▶ _What is being asked_:
All lines from the one containing "商品ごとに製造原価・手数料・広告費が異なるため、" to the end of the material are to be given again exactly; leave out every line before it.

▶ _Available data_:
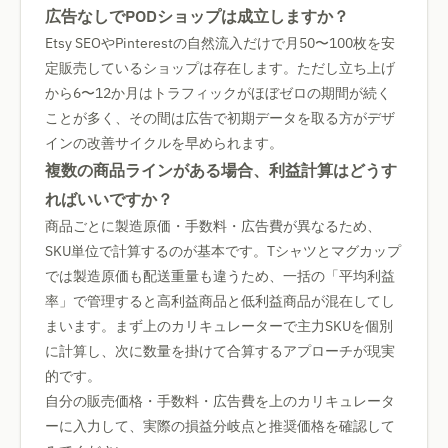
広告なしでPODショップは成立しますか？
Etsy SEOやPinterestの自然流入だけで月50〜100枚を安
定販売しているショップは存在します。ただし立ち上げ
から6〜12か月はトラフィックがほぼゼロの期間が続く
ことが多く、その間は広告で初期データを取る方がデザ
インの改善サイクルを早められます。
複数の商品ラインがある場合、利益計算はどうす
ればいいですか？
商品ごとに製造原価・手数料・広告費が異なるため、
SKU単位で計算するのが基本です。Tシャツとマグカップ
では製造原価も配送重量も違うため、一括の「平均利益
率」で管理すると高利益商品と低利益商品が混在してし
まいます。まず上のカリキュレーターで主力SKUを個別
に計算し、次に数量を掛けて合算するアプローチが現実
的です。
自分の販売価格・手数料・広告費を上のカリキュレータ
ーに入力して、実際の損益分岐点と推奨価格を確認して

▶ _Problem solution_:
商品ごとに製造原価・手数料・広告費が異なるため、
SKU単位で計算するのが基本です。Tシャツとマグカップ
では製造原価も配送重量も違うため、一括の「平均利益
率」で管理すると高利益商品と低利益商品が混在してし
まいます。まず上のカリキュレーターで主力SKUを個別
に計算し、次に数量を掛けて合算するアプローチが現実
的です。
自分の販売価格・手数料・広告費を上のカリキュレータ
ーに入力して、実際の損益分岐点と推奨価格を確認して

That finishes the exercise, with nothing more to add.